→ WHAT YOU WILL DO
Omitting all images, output the entries that follow exactly as written.

→ AVAILABLE RECORDS
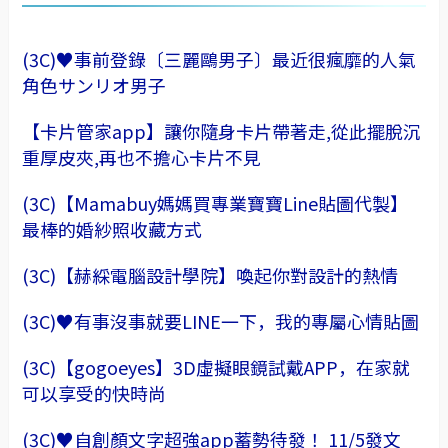
(3C)♥事前登錄〔三麗鷗男子〕最近很瘋靡的人氣
角色サンリオ男子
【卡片管家app】讓你隨身卡片帶著走,從此擺脫沉
重厚皮夾,再也不擔心卡片不見
(3C)【Mamabuy媽媽買專業寶寶Line貼圖代製】
最棒的婚紗照收藏方式
(3C)【赫綵電腦設計學院】喚起你對設計的熱情
(3C)♥有事沒事就要LINE一下，我的專屬心情貼圖
(3C)【gogoeyes】3D虛擬眼鏡試戴APP，在家就
可以享受的快時尚
(3C)♥自創顏文字超強app蓄勢待發！ 11/5發文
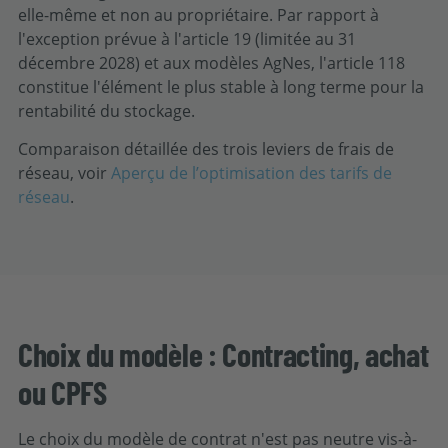
elle-même et non au propriétaire. Par rapport à
l'exception prévue à l'article 19 (limitée au 31
décembre 2028) et aux modèles AgNes, l'article 118
constitue l'élément le plus stable à long terme pour la
rentabilité du stockage.
Comparaison détaillée des trois leviers de frais de
réseau, voir
Aperçu de l’optimisation des tarifs de
réseau
.
Choix du modèle : Contracting, achat
ou CPFS
Le choix du modèle de contrat n'est pas neutre vis-à-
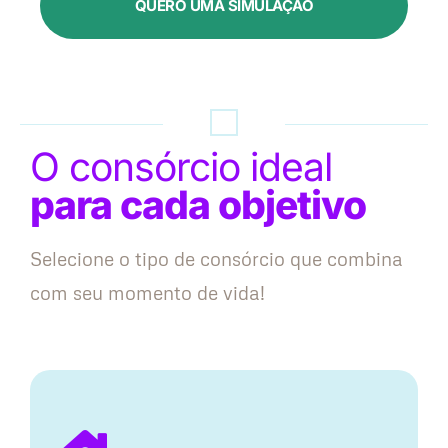
QUERO UMA SIMULAÇÃO
O consórcio ideal
para cada objetivo
Selecione o tipo de consórcio que combina
com seu momento de vida!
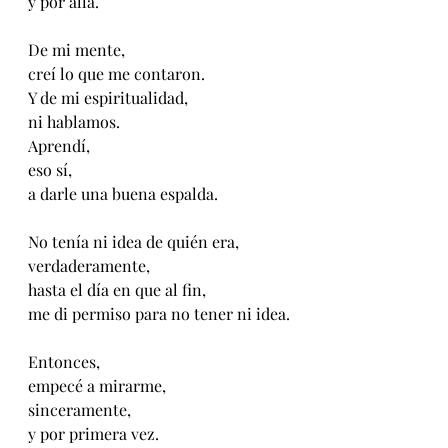
y por allá.
De mi mente,
creí lo que me contaron.
Y de mi espiritualidad, 
ni hablamos.
Aprendí,
eso sí,
a darle una buena espalda.
No tenía ni idea de quién era,
verdaderamente,
hasta el día en que al fin,
me di permiso para no tener ni idea.
Entonces, 
empecé a mirarme,
sinceramente,
y por primera vez.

→ REPLY
(3C)♥事前登錄〔三麗鷗男子〕最近很瘋靡的人氣
角色サンリオ男子
【卡片管家app】讓你隨身卡片帶著走,從此擺脫沉
重厚皮夾,再也不擔心卡片不見
(3C)【Mamabuy媽媽買專業寶寶Line貼圖代製】
最棒的婚紗照收藏方式
(3C)【赫綵電腦設計學院】喚起你對設計的熱情
(3C)♥有事沒事就要LINE一下，我的專屬心情貼圖
(3C)【gogoeyes】3D虛擬眼鏡試戴APP，在家就
可以享受的快時尚
(3C)♥自創顏文字超強app蓄勢待發！ 11/5發文
elle-même et non au propriétaire. Par rapport à
l'exception prévue à l'article 19 (limitée au 31
décembre 2028) et aux modèles AgNes, l'article 118
constitue l'élément le plus stable à long terme pour la
rentabilité du stockage.
Comparaison détaillée des trois leviers de frais de
réseau, voir
Aperçu de l’optimisation des tarifs de
réseau
.
Choix du modèle : Contracting, achat
ou CPFS
Le choix du modèle de contrat n'est pas neutre vis-à-
QUERO UMA SIMULAÇÃO
O consórcio ideal
para cada objetivo
Selecione o tipo de consórcio que combina
com seu momento de vida!
y por allá.
De mi mente,
creí lo que me contaron.
Y de mi espiritualidad, 
ni hablamos.
Aprendí,
eso sí,
a darle una buena espalda.
No tenía ni idea de quién era,
verdaderamente,
hasta el día en que al fin,
me di permiso para no tener ni idea.
Entonces, 
empecé a mirarme,
sinceramente,
y por primera vez.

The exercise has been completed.